Meet the Wilmette, Illinois, native who has won the respect of French critics with his Parisian restaurants and is now designing menus for the nation’s airline.

Let me start with a confession. I am an unabashed Francophile. In fact, I long considered Paris my home and, geography notwithstanding, in many ways, I still do. 

Having spent part of my childhood in Paris, my love for the city is infused with a double dose of nostalgia and cast entirely in rosy hues—well, actually, the golden hues of the city’s monuments when lit at night. I am a cliché, it’s true.  

But my grand passion for France is thankfully tempered by a certain very affectionate humor about the French.
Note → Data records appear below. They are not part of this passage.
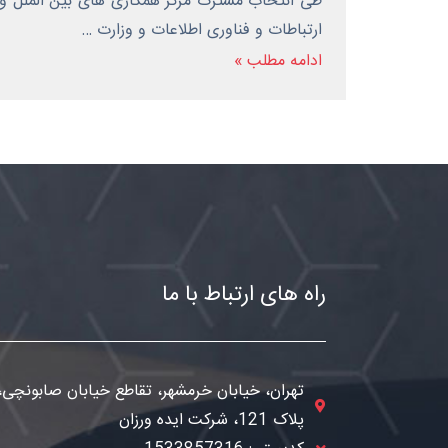
طی انتخاب مشترک مرکز همکاری های بین الملل وز
ارتباطات و فناوری اطلاعات و وزارت …
ادامه مطلب »
راه های ارتباط با ما
تهران، خیابان خرمشهر، تقاطع خیابان صابونچی،
پلاک 121، شرکت ایده ورزان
And if there’s one thing I know about the French, it is that they like to keep things French. Particularly, when it comes to anything symbolic and most decidedly anything involving the word France. And why not? This is not jingoist nationalism, but simply a profound reverence for things like the terroir of Bordeaux or the cheese of the town of Roquefort or the lavender fields of Grasse or the mothership that is Notre Dame, and, of course, the great French chefs of yesteryear, today and tomorrow.
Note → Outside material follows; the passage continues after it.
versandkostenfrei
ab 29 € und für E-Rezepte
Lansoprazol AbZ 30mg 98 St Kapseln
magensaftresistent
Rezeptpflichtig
Imagine, then, my surprise when I read that Daniel Rose, an American, had been named the new Chef Partner of Air France. Now I should add here that Air France is not like United, Delta or JetBlue—it is, in every way, the national airline. The charming safety video onboard shows women in iconic French sailor stripes and scarves tied just so, as only a true Parisian can master. The flight attendants have impeccable manners, chic uniforms and can extol the virtues of every chateau on the wine list. Cheese, on-board, is not overly chilled and vacuum-sealed in suffocating plastic and the sparkling water is not carbonated. No doubt costs have been cut in certain departments, as they have in all airlines, but what has survived at Air France is unmistakably French.

And now, our very own chef from the midwestern town of Wilmette, Illinois, would be joining the ranks of Guy Martin, Anne-Sophie Pic, Andrée Rosier and Daniel Boulud to become a culinary symbol of France for Air France. It was such an uncharacteristic move, such a radical act that I knew I needed to meet Daniel Rose and see for myself just how the man was passing as French—or at least French enough.  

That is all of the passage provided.